> [What the task asks] Only the lines from the one with "Create an Account" to the end of the material should be reproduced, exactly and in full, both ends included.

----------------------------------------

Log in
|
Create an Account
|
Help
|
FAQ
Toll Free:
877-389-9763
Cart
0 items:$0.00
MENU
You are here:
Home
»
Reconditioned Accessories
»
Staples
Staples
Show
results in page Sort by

----------------------------------------

> [Response to the exercise]
Create an Account
|
Help
|
FAQ
Toll Free:
877-389-9763
Cart
0 items:$0.00
MENU
You are here:
Home
»
Reconditioned Accessories
»
Staples
Staples
Show
results in page Sort by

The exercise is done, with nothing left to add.